Give back, exactly and with nothing else, the lines running from the one that contains "kiitollisuus" to the end of the entries below; do not include pictures.

§ Page-level text extractions
____
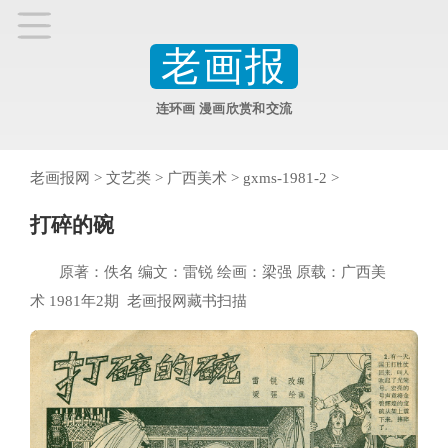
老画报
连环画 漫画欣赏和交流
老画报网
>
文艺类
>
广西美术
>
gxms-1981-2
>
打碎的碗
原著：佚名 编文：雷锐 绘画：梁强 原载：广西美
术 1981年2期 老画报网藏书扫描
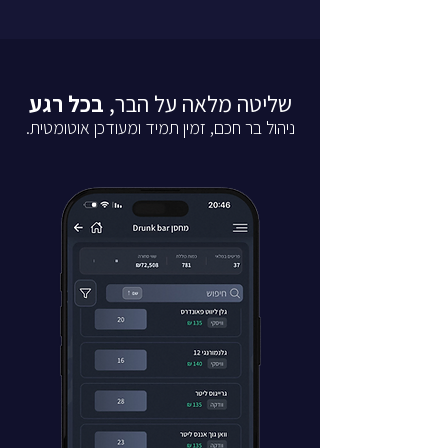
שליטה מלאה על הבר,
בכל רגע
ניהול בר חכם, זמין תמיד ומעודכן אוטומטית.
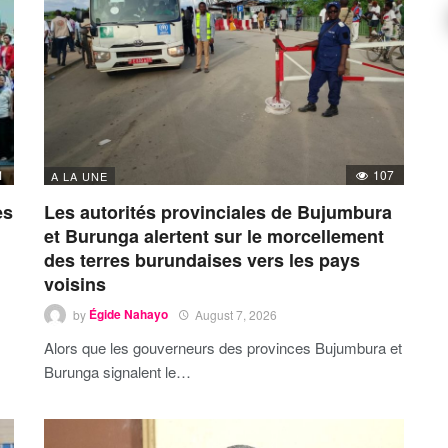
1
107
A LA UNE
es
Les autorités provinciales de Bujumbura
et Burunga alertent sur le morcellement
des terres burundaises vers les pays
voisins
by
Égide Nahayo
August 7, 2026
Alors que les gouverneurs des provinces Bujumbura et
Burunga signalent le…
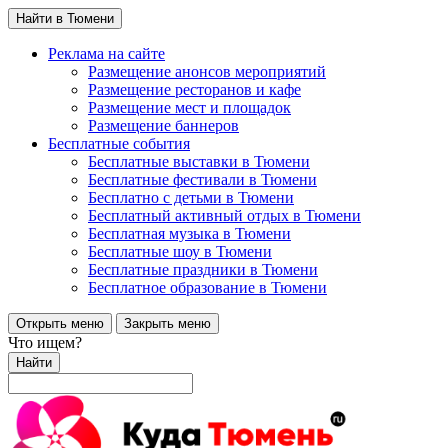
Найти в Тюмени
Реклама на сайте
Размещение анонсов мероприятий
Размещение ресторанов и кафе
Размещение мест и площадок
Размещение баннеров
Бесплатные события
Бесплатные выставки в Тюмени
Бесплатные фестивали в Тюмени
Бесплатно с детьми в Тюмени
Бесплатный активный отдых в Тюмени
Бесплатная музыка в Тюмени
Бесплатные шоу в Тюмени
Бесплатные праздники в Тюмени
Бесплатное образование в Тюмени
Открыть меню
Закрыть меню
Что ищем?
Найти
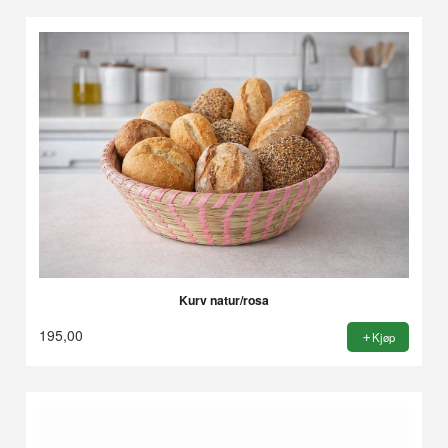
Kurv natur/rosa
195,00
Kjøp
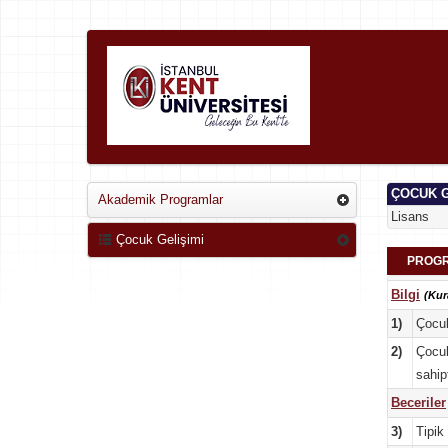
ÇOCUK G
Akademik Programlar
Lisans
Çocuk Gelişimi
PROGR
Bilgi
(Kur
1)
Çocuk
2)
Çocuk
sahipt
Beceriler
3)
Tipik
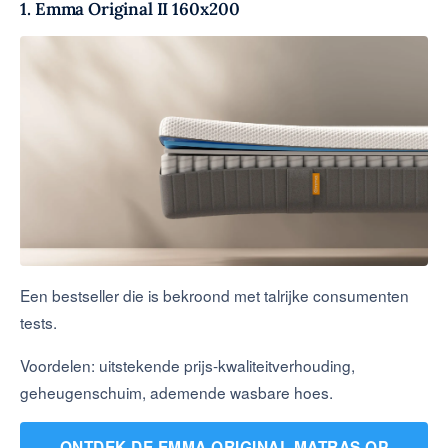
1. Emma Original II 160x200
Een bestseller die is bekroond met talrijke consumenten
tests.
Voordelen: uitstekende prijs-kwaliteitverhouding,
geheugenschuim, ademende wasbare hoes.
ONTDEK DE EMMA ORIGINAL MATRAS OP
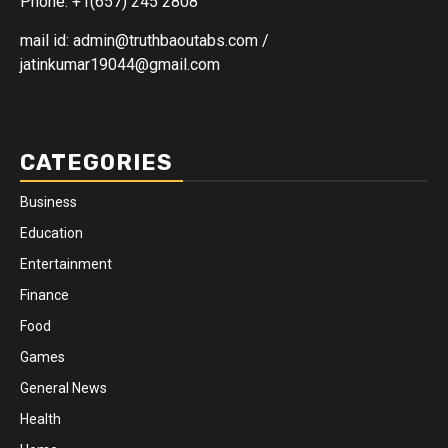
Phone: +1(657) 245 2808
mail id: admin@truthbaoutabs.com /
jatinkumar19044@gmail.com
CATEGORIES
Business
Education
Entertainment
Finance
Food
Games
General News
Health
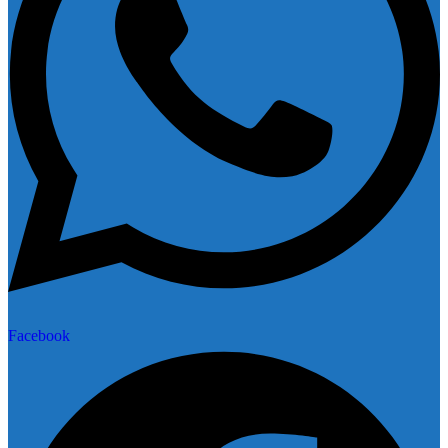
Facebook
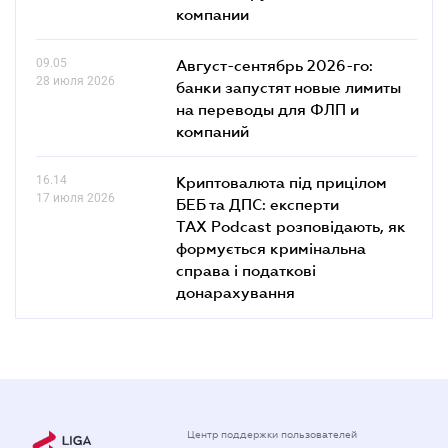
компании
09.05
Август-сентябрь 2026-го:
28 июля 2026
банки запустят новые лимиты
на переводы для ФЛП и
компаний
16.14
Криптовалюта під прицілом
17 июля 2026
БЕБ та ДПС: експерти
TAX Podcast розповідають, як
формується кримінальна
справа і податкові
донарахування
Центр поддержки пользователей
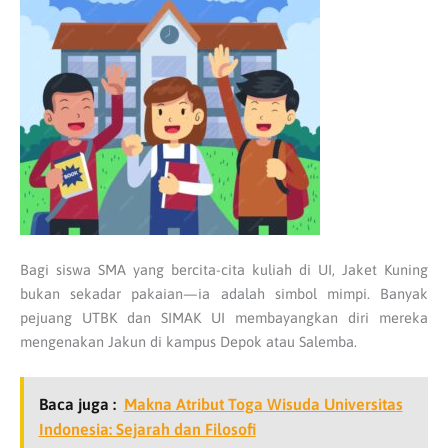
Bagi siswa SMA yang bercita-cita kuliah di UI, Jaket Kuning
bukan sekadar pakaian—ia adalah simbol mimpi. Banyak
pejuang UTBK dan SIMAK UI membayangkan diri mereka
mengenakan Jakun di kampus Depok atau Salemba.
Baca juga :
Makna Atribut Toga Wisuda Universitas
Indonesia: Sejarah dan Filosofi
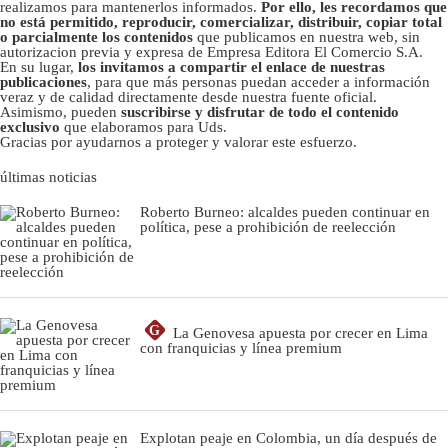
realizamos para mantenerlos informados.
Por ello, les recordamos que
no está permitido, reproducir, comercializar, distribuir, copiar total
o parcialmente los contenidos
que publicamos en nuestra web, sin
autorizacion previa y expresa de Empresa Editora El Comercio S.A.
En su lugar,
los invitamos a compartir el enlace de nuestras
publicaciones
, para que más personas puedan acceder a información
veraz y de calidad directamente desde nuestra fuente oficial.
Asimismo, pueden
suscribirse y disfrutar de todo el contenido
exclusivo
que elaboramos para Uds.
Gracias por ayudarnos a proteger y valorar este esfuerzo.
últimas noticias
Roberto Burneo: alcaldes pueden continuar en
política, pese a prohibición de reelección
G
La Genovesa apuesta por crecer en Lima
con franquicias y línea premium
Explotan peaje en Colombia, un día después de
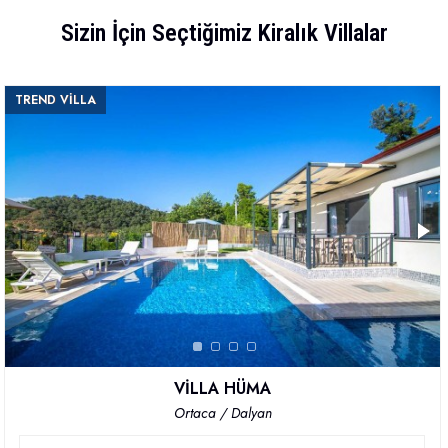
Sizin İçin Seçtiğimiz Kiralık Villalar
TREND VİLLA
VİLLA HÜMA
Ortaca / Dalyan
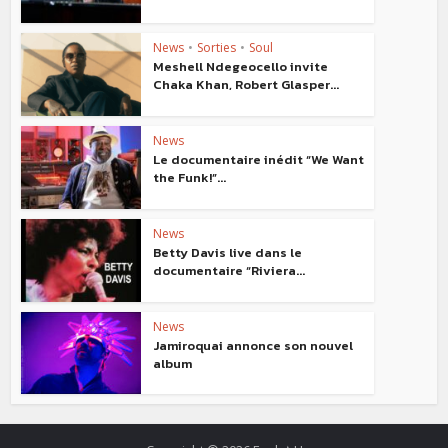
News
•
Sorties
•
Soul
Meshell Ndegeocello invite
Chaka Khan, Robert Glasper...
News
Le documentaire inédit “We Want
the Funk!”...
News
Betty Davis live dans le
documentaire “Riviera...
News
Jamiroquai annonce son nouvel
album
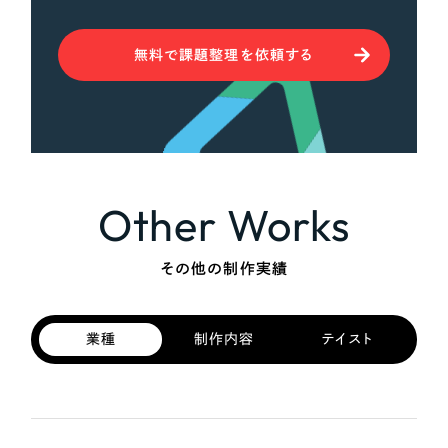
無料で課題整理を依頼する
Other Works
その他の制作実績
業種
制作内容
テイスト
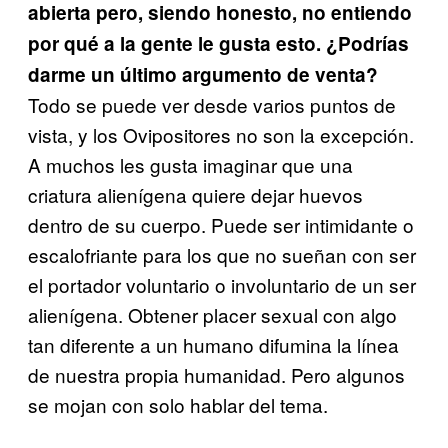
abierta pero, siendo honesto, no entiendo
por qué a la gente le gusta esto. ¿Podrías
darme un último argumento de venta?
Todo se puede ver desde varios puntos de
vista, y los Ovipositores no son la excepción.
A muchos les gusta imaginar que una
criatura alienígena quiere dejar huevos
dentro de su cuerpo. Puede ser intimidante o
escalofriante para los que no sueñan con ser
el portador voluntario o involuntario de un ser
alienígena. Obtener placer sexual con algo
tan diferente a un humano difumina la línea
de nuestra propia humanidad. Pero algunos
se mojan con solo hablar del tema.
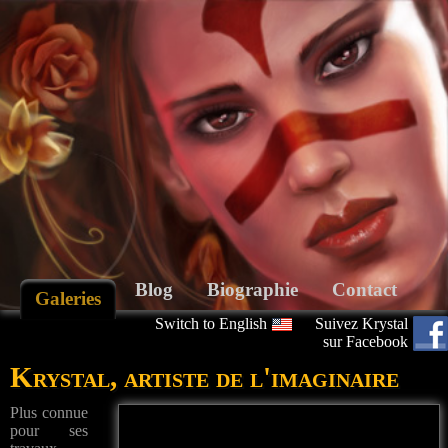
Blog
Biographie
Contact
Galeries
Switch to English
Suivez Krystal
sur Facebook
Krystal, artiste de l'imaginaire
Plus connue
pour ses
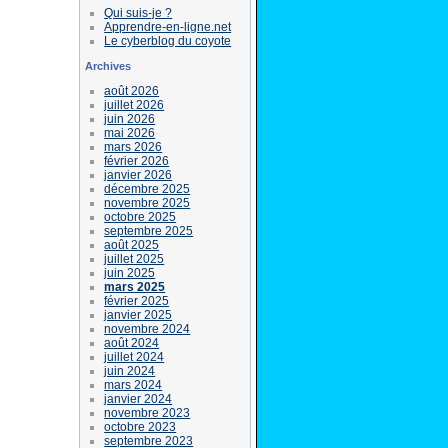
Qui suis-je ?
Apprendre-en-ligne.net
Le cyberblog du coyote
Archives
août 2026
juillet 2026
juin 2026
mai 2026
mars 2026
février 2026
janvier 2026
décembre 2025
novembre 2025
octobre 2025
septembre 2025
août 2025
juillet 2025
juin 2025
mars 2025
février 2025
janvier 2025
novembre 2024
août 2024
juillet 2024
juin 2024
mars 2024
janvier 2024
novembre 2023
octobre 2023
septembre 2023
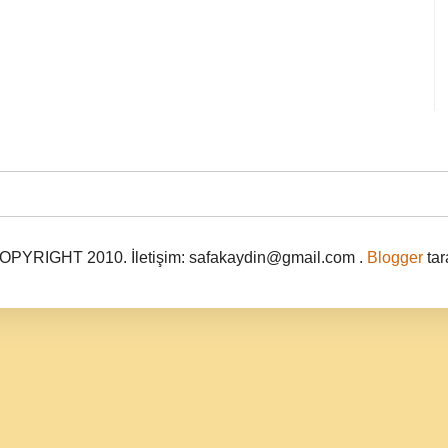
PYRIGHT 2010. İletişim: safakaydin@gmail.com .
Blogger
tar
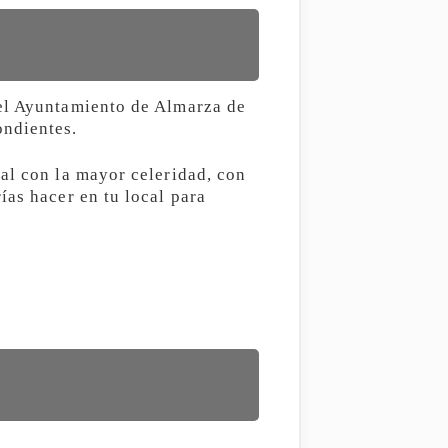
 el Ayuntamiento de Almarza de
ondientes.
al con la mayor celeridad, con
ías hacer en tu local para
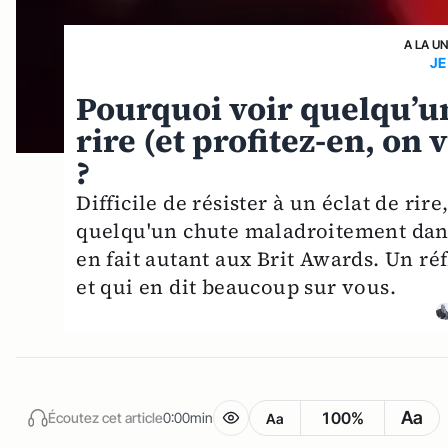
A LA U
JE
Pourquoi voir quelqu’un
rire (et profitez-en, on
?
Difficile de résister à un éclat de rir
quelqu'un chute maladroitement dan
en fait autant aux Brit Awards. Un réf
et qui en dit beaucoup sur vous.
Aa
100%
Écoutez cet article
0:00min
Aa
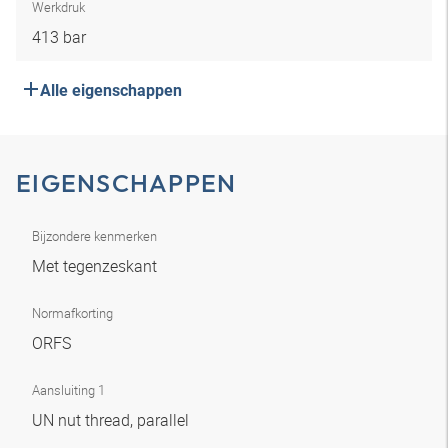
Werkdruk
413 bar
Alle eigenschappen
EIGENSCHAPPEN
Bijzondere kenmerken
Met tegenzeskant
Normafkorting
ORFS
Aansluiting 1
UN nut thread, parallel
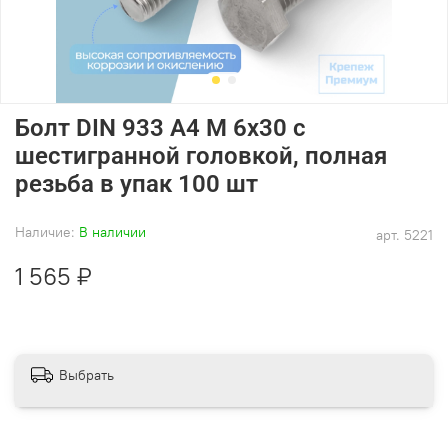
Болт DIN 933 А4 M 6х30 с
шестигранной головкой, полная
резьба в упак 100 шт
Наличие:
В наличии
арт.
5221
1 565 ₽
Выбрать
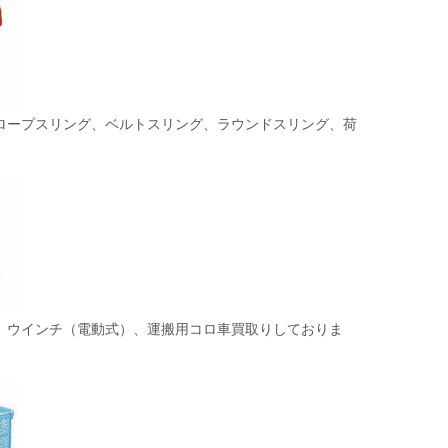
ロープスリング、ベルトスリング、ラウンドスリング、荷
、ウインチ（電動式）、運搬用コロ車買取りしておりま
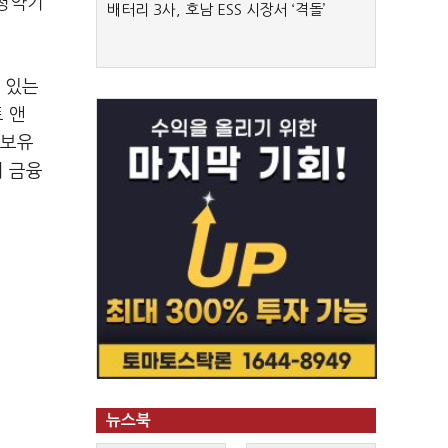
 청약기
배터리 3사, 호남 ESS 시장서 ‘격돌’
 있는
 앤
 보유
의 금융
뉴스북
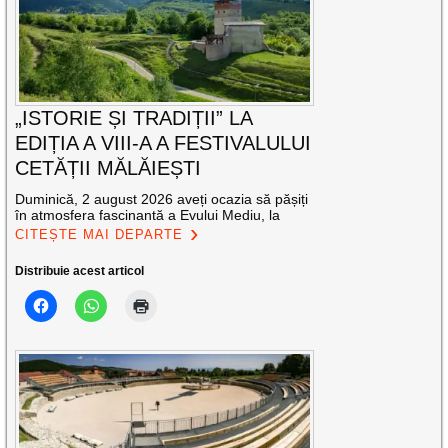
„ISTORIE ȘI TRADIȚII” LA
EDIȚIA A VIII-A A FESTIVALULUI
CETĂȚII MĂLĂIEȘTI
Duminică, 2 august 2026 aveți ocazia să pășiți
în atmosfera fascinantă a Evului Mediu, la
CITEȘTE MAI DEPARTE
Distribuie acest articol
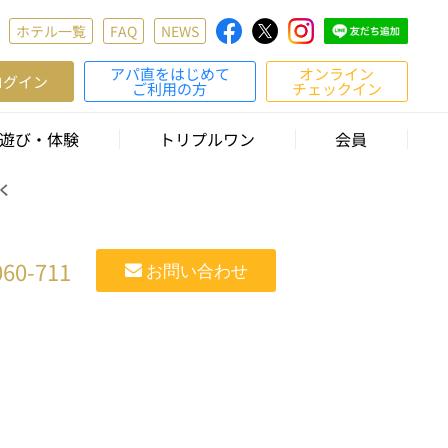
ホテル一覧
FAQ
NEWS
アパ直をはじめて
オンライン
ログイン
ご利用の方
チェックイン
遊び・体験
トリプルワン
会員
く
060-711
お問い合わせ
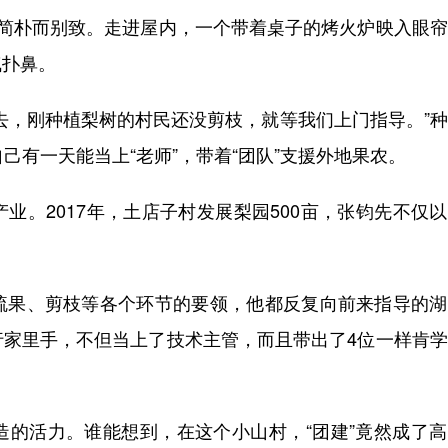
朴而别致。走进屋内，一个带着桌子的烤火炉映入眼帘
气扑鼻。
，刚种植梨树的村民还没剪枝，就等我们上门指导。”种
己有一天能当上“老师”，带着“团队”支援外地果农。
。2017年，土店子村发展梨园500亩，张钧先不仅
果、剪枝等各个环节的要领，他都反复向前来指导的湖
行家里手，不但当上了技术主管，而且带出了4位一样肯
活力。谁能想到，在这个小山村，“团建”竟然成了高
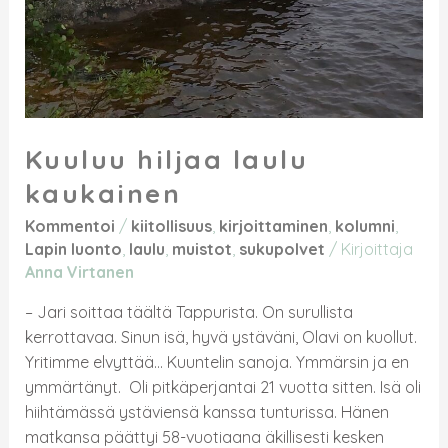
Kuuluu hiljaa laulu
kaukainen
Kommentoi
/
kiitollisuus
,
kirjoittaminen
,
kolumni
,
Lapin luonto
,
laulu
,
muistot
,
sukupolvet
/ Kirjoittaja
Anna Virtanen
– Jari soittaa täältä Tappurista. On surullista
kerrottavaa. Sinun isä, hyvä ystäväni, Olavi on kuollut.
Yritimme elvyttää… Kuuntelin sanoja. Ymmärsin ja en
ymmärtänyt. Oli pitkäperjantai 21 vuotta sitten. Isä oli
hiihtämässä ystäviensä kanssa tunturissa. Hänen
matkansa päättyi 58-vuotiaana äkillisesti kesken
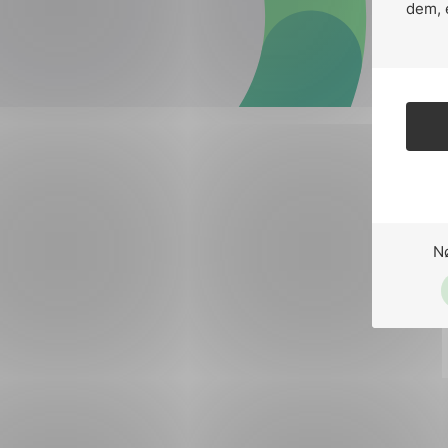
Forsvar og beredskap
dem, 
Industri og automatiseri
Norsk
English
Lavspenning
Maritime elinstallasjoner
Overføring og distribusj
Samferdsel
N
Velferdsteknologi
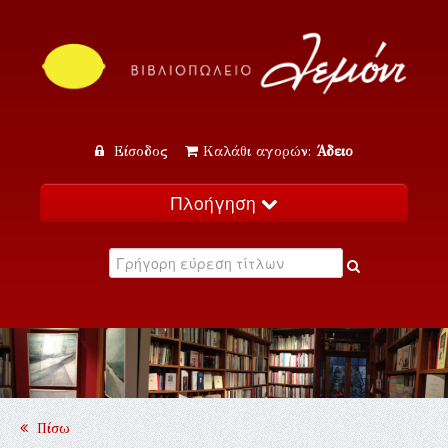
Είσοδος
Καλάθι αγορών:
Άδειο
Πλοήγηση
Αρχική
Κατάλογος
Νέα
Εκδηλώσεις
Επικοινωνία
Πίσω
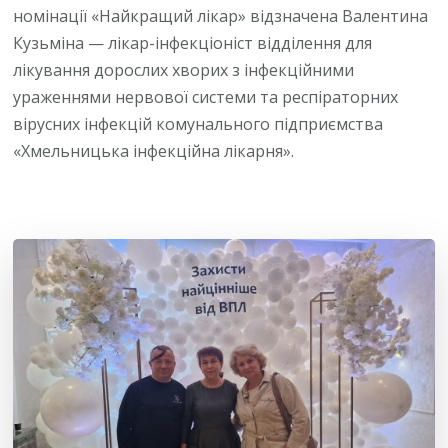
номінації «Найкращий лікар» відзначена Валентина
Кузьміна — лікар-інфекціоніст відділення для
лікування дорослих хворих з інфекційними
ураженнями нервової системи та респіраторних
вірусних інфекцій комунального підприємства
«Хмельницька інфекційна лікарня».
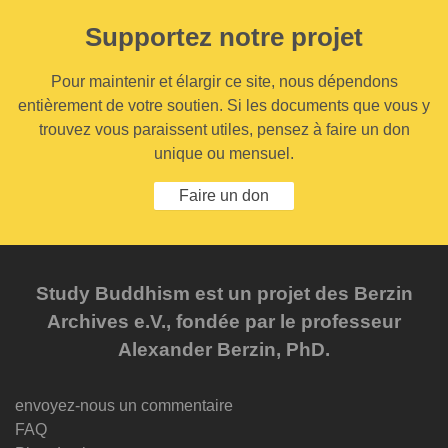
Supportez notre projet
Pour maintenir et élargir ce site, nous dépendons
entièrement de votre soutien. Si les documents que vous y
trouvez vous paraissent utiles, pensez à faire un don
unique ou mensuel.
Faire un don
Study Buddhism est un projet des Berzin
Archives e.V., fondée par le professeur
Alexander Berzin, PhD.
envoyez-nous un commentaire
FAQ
____
§ YOUR RESPONSE
kiitollisuus
,
kirjoittaminen
,
kolumni
,
Lapin luonto
,
laulu
,
muistot
,
sukupolvet
/ Kirjoittaja
Anna Virtanen
– Jari soittaa täältä Tappurista. On surullista
kerrottavaa. Sinun isä, hyvä ystäväni, Olavi on kuollut.
Yritimme elvyttää… Kuuntelin sanoja. Ymmärsin ja en
ymmärtänyt. Oli pitkäperjantai 21 vuotta sitten. Isä oli
hiihtämässä ystäviensä kanssa tunturissa. Hänen
matkansa päättyi 58-vuotiaana äkillisesti kesken
Forsvar og beredskap
dem, 
Industri og automatiseri
Norsk
English
Lavspenning
Maritime elinstallasjoner
Overføring og distribusj
Samferdsel
N
Velferdsteknologi
Είσοδος
Καλάθι αγορών:
Άδειο
Πλοήγηση
Αρχική
Κατάλογος
Νέα
Εκδηλώσεις
Επικοινωνία
Πίσω
номінації «Найкращий лікар» відзначена Валентина
Кузьміна — лікар-інфекціоніст відділення для
лікування дорослих хворих з інфекційними
ураженнями нервової системи та респіраторних
вірусних інфекцій комунального підприємства
«Хмельницька інфекційна лікарня».
Supportez notre projet
Pour maintenir et élargir ce site, nous dépendons
entièrement de votre soutien. Si les documents que vous y
trouvez vous paraissent utiles, pensez à faire un don
unique ou mensuel.
Faire un don
Study Buddhism est un projet des Berzin
Archives e.V., fondée par le professeur
Alexander Berzin, PhD.
envoyez-nous un commentaire
FAQ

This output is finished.